Solving for the finite sum of squares using calculus

[zoki85]

Is there some way that using calculus we can explicitely sum up :
\sum_{i=0}^{n}(i+1)^2 \binom{n}{i}=
?

For example,applying the derivative to the both sides of expression
1+x+x^2+...+x^n=\frac{x^{n+1}-1}{x-1}
we quickly get how much is 1+2x+3x^2+...+nx^{n-1}=.
But I don't know what to do with the first sum.Tryed binomial theorem and some identies but couldn't make use of them.
Thanks for your advice in advance.

 

[nworm]

You can use this ideas:

(i+1)^2=i^2+2i+1

.
i^2\times\frac{n!}{i!(n-i)!}=i\times\frac{i\times n!}{i!(n-i)!}=
.

i\times\frac{n\times (n-1)!}{(i-1)!(n-i)!}=<br /> i\times\frac{n\times (n-1)!}{(i-1)!(n-i)!}=
.

n\times\frac{(i-1+1)\times (n-1)!}{(i-1)!(n-i)!}=
.
n\times\frac{(n-1)!}{(i-1)!(n-i)!}+n\times\frac{(i-1)\times (n-1)!}{(i-1)!(n-i)!}=

.
n\times\frac{(n-1)!}{(i-1)!(n-i)!}+n\times\frac{(n-1)\times (n-2)!}{(i-2)!(n-i)!}

 

[zoki85]

Well I tryed and I couldn't make much of progress with this.
This problem I found in one of my calculus textbooks and I think we are supposed to use calculus methods somehow...

 

[yip]

I think you can do the sum like this

(1+x)^n=nC0+nC1x+...+nCnx^n
Multiply both sides by x
x(1+x)^n=nC0x+nC1x^2+...+nCnx^(n+1)
Differentiate both sides wrtx
(1+x)^n+nx(1+x)^(n-1)=nC0+nC12x+...+nCn(n+1)x^n
Multiply both sides by x
x[(1+x)^n+nx(1+x)^(n-1)]=nC0x+nC12x^2+...+nCn(n+1)x^(n+1)
Differentiate both sides wrtx
(1+x)^n+nx(1+x)^(n-1)+2nx(1+x)^(n-1)+n(n-1)(x^2)(1+x)^(n-2)=nC0x+nC12^2x+...+nCn}(n+1)^2x^n
Let x=1, after some simplification,
Sum=[2^(n-2)](n+4)(n+1)

 

[zoki85]

Thanks!I knew of the result but didn't know how to derive it.

 

[zoki85]

Your solution gave me idea to find another solution with calculus method.
Basically the two are equivavalent but I played with antiderivatives.

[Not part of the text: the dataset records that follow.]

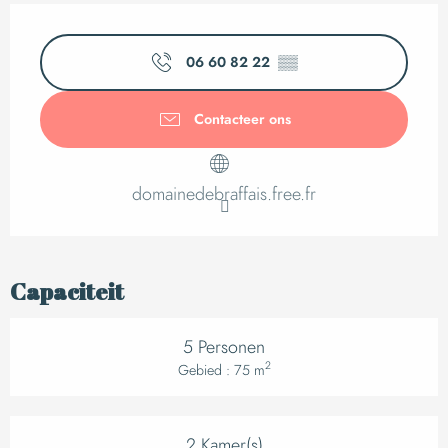
Openingstijden en c
06 60 82 22
▒▒
Contacteer ons
domainedebraffais.free.fr
Capaciteit
5 Personen
2
Gebied : 75 m
2 Kamer(s)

If f(x)=1^2 + 2^2\binom{n}{1}x + 3^2\binom{n}{2}x^2 + ...+(n+1)^2\binom{n}{n}x^n

Then F(x)=\int_{0}^{x}f(t)dt=x+2\binom{n}{1}x +3\binom{n}{2}x^2+...+(n+1)\binom{n}{n}x^n

g(x)=\frac{F(x)}{x}=1+2\binom{n}{1}x + 3\binom{n}{2}x^2+...+(n+1)\binom{n}{n}x^n

Integrating one more time:
G(x)=\int_{0}^{x}g(t)dt=x+\binom{n}{1}x^2+...+\binom{n}{n}x^{n+1}=x(1+x)^n

Now we conclude:
g(x)=(1+x)^n+nx(1+x)^{n-1}
F(x)=x(1+x)^n +nx^2(1+x)^{n-1}
f(x)=(1+x)^n +3nx(1+x)^{n-1}+n(n-1)x^2(1+x)^{n-2}

Substitution x=1 in the last one gives the result.